White rhino Satara usually lives at Monarto Zoo in Adelaide
, South Australia
. But on Monday, December 8, he broke free of his enclosure and roamed free for a day before he was tracked down.
The 18-year-old male is thought to have become enraged at attempts to breed his former mate Yhura with a younger bull rhino.
Zoo chief executive Chris West said: "Satara is a teenager who can't control himself and in the grip of testosterone, he had to get out and try to sow his wild oats."
Satara was followed by helicopter during a 12 hour chase across the 2,500 hectare conservation park which only stopped when he was shot with a powerful dose of sedatives.
Even then his ranging hormones kept him going and zoo staff had to think about shooting him with more tranquillizers, a move which could have been fatal for the huge beast.
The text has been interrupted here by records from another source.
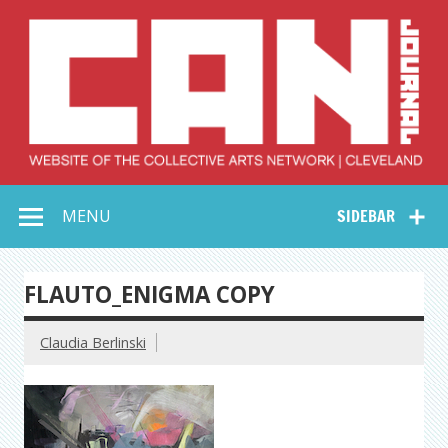
Skip
to
content
Collective Arts
Serving Galleries and Art Organizations of Northeast Ohio
MENU
SIDEBAR
Network –
CAN Journal
FLAUTO_ENIGMA COPY
Claudia Berlinski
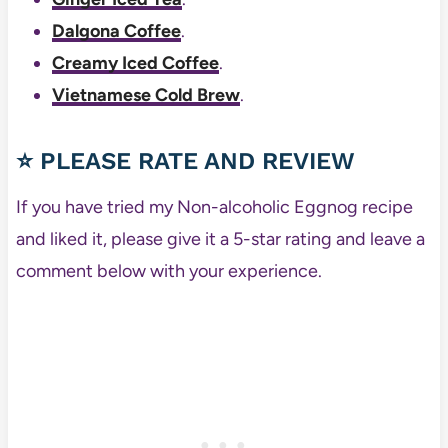
Dalgona Coffee
.
Creamy Iced Coffee
.
Vietnamese Cold Brew
.
⭐ PLEASE RATE AND REVIEW
If you have tried my Non-alcoholic Eggnog recipe
and liked it, please give it a 5-star rating and leave a
comment below with your experience.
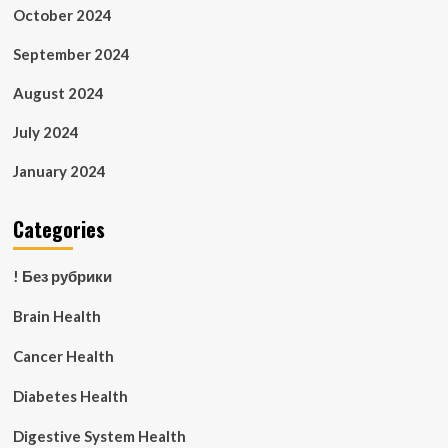
October 2024
September 2024
August 2024
July 2024
January 2024
Categories
! Без рубрики
Brain Health
Cancer Health
Diabetes Health
Digestive System Health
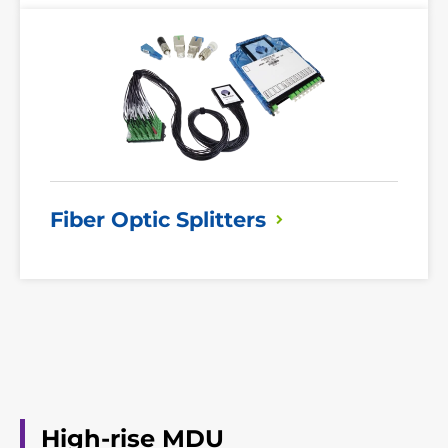
Read
More
Fiber Optic
Splitters
High-rise MDU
Because Satara had already fathered two calves, keepers at the zoo had brought in the other bull as a preferred breeding option. However Satara was able to smell the suitor and it seems that this provoked a pique of jealously. He only had one thing on his mind when he broke out of his enclosure.
Mr West added: “Clear we think this is to do with sexual urges. We can say what we think it is, but of course getting into a rhino's brain and understanding what level of emotion is there is quite difficult. They're not hugely intellectual."
Satara weighs in the region of three tons and crazed with lust, he was able to smash through a steel fence and electrified perimeter.
The rhino enclosure will now have to be rebuilt and reinforced after the incident which has also caused the zoo to stop their breeding program with his mate Yhura. Other zoos have also been warned about the possible dangers.
Monarto senior curator Peter Clark said: “That area where he broke through looked fine, but they are very strong animals and for some reason he decided to break it. We can't afford to have that happen again.
“We've fixed up the breach but until we get the fence to a new standard for bulls, we won't be keeping bulls out there.”
Satara was brought to Australia six years ago as part of a captive breeding program after he had been captured in Africa's Kruger National Park.
He is now part of the international breeding program for endangered rhinos at Monarto.
Mr Clark said an exhausted and emotional Satara took a few days to settle down and eat and drink normally again after his outing.
Rhinos are herbivores with a good sense of smell but bad eyesight.